* Aim of the exercise:
In the entries below, how many lines contain the string "updated"? Respond with the number only.

[Opening Records to use section]

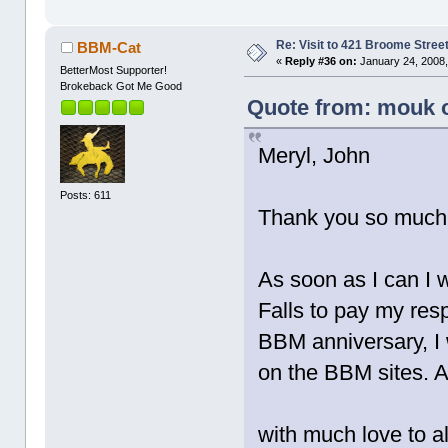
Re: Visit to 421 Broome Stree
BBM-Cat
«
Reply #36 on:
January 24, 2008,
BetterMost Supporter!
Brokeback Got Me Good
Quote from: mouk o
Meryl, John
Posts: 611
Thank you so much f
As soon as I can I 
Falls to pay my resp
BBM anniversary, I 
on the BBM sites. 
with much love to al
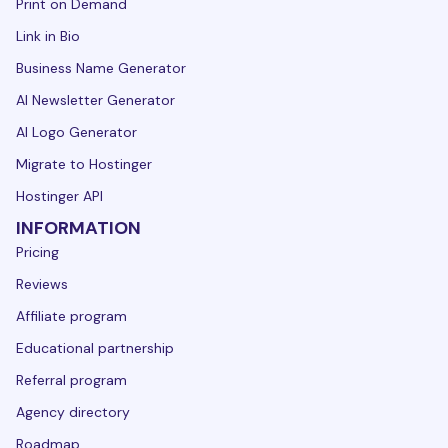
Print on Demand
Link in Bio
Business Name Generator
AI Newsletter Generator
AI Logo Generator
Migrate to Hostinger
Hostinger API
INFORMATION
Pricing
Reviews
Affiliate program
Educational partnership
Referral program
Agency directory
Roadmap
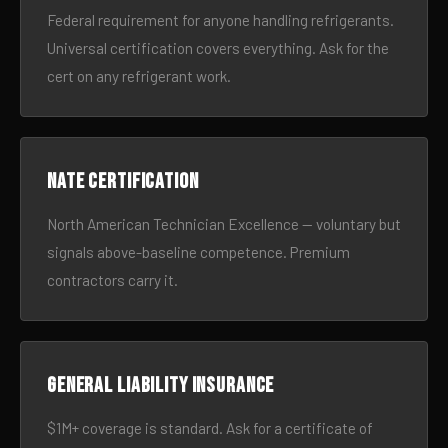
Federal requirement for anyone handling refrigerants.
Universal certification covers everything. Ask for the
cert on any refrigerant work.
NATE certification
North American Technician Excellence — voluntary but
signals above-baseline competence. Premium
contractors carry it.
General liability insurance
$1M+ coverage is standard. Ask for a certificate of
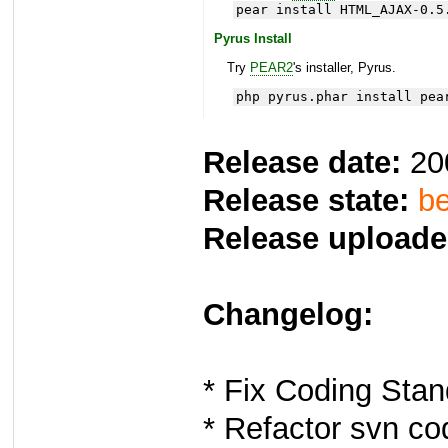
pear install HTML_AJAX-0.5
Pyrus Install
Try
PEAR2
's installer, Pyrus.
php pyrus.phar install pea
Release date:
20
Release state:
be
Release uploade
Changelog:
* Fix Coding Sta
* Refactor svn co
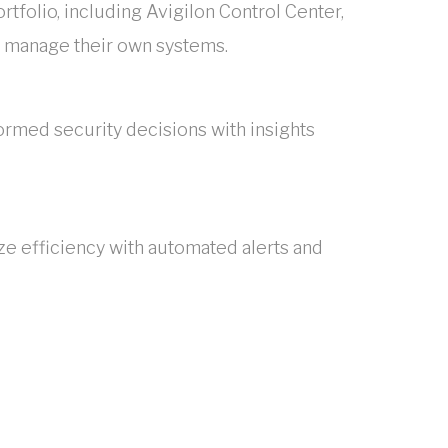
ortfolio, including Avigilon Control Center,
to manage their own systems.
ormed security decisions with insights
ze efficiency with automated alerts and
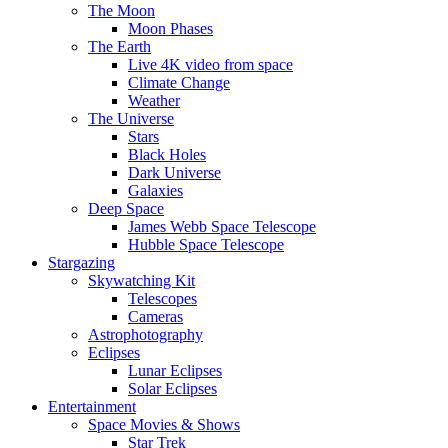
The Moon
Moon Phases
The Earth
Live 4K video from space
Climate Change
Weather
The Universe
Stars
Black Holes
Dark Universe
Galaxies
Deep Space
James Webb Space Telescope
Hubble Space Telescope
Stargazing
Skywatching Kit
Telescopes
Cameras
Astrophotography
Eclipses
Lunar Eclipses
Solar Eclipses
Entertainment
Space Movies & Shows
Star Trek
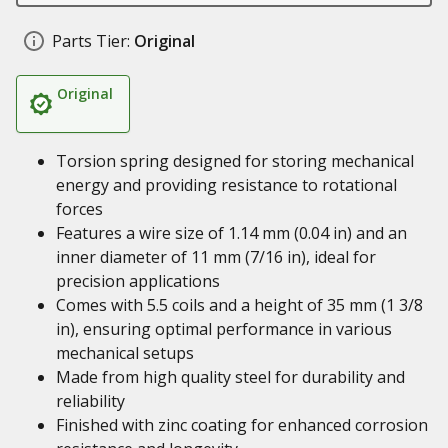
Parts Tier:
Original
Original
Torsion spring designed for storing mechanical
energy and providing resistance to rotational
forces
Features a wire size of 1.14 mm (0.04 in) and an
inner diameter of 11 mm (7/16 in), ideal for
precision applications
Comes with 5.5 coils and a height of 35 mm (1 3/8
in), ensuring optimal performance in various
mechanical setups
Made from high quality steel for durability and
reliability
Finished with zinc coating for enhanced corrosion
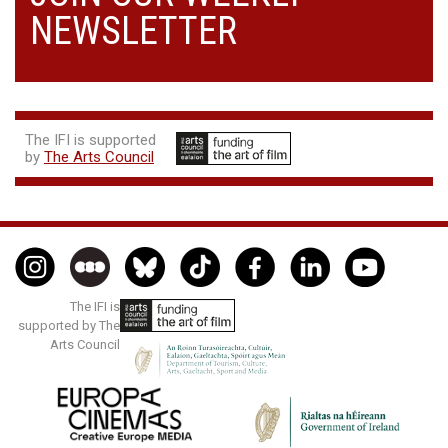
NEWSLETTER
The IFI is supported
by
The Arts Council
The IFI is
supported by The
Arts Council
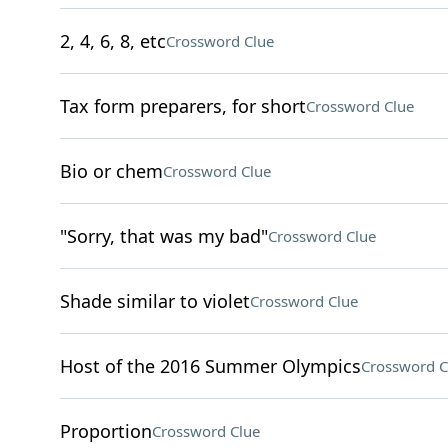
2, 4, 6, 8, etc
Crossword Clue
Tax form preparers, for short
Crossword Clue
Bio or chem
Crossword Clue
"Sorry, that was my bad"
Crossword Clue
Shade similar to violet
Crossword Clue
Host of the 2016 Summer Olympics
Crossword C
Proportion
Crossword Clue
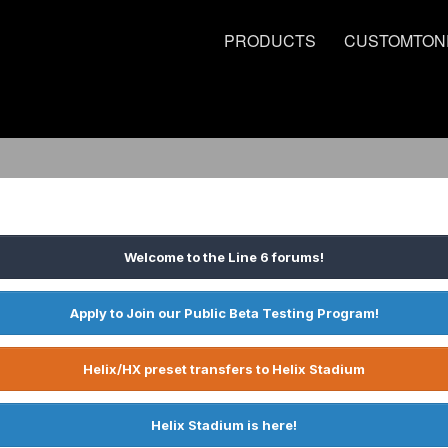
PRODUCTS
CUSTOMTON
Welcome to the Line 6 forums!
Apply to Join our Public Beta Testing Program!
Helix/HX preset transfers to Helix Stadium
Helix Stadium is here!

[Closing Records to use section]
[Opening Records to use section]

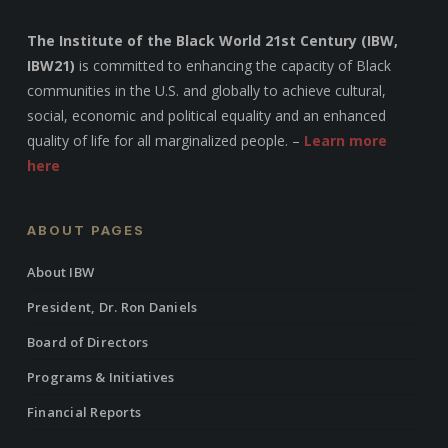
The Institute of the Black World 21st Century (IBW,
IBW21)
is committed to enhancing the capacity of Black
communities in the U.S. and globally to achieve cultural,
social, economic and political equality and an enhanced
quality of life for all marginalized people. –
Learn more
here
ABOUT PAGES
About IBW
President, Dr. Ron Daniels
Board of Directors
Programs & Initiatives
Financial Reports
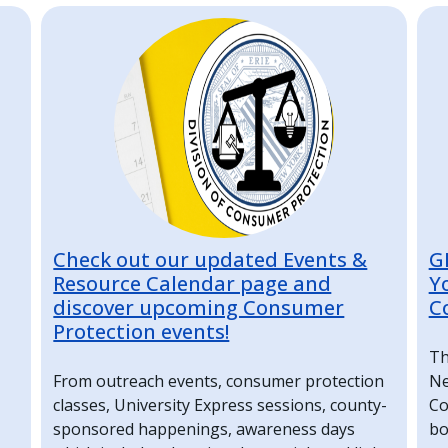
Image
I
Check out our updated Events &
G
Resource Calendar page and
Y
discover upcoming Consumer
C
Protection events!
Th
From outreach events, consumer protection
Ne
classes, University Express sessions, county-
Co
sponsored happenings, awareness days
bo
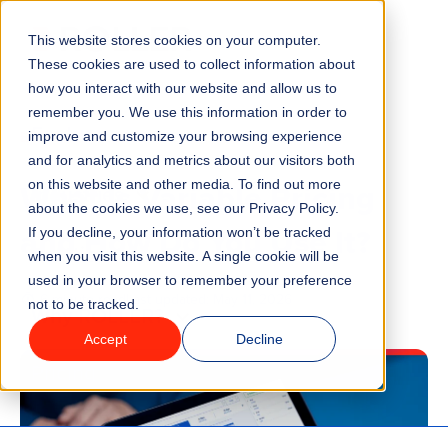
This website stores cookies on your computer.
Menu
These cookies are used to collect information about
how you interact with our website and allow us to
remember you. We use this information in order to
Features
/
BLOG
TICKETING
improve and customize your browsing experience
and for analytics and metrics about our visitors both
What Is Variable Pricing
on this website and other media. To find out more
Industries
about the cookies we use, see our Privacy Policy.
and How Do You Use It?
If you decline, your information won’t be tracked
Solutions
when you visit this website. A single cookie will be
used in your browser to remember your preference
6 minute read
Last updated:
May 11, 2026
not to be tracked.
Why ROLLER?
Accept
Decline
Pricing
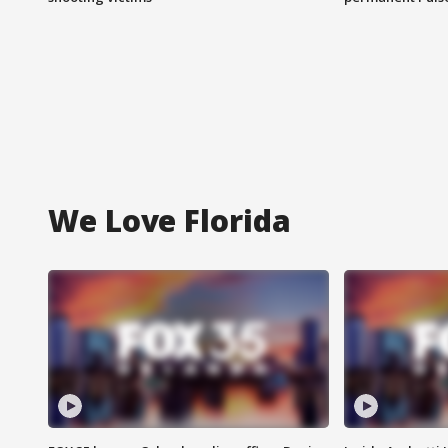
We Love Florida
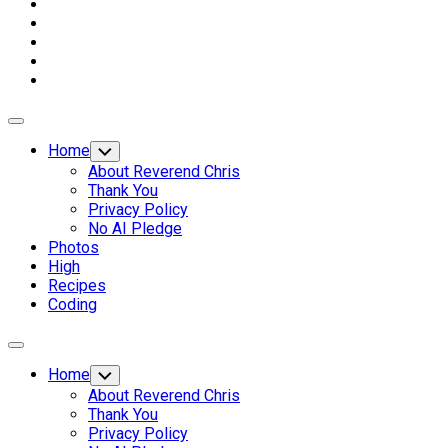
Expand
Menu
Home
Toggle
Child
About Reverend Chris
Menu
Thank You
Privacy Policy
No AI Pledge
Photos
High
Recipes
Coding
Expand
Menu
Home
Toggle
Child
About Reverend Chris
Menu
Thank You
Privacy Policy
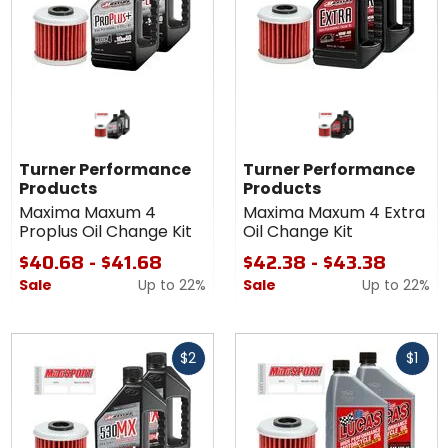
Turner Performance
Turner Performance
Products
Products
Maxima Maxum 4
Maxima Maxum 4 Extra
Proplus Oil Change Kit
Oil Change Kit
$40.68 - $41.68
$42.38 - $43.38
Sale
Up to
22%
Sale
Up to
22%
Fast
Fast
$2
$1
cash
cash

[Closing Records to use section]

* Answer below:
2